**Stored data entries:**
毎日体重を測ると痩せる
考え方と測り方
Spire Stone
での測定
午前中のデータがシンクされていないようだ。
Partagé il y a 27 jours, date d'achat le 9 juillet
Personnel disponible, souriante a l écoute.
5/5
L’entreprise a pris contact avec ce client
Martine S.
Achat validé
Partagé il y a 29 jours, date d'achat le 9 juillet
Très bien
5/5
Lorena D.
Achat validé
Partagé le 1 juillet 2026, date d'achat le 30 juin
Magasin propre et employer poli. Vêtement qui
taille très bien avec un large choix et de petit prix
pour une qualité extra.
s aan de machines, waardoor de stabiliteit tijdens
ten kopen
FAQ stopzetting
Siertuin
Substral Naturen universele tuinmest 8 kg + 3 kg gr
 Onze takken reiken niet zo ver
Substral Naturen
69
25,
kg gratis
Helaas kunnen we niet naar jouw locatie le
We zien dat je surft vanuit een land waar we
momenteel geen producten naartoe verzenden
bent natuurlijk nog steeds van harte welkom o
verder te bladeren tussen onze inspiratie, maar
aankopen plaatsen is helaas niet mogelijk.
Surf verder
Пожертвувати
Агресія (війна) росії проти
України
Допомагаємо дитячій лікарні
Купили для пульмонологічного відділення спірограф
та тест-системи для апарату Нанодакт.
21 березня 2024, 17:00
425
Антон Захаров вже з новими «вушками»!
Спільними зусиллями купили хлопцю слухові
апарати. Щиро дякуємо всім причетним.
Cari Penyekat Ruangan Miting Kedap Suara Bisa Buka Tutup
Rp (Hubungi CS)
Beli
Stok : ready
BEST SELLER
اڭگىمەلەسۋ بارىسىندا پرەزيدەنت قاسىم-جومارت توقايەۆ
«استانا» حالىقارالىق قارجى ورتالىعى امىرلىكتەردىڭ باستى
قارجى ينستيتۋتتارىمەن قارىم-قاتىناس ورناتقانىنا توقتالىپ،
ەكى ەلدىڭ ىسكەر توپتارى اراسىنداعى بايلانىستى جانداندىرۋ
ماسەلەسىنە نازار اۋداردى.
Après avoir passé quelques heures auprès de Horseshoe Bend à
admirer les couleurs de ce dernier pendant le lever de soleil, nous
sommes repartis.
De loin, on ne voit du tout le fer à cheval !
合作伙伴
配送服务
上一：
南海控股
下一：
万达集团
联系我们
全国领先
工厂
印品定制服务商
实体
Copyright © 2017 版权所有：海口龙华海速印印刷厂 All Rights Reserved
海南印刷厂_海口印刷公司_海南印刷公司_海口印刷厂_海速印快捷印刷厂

**Assignment:** Show every line in the records above that contains the word "juillet".

**Result for this exercise:**
Partagé il y a 27 jours, date d'achat le 9 juillet
Partagé il y a 29 jours, date d'achat le 9 juillet
Partagé le 1 juillet 2026, date d'achat le 30 juin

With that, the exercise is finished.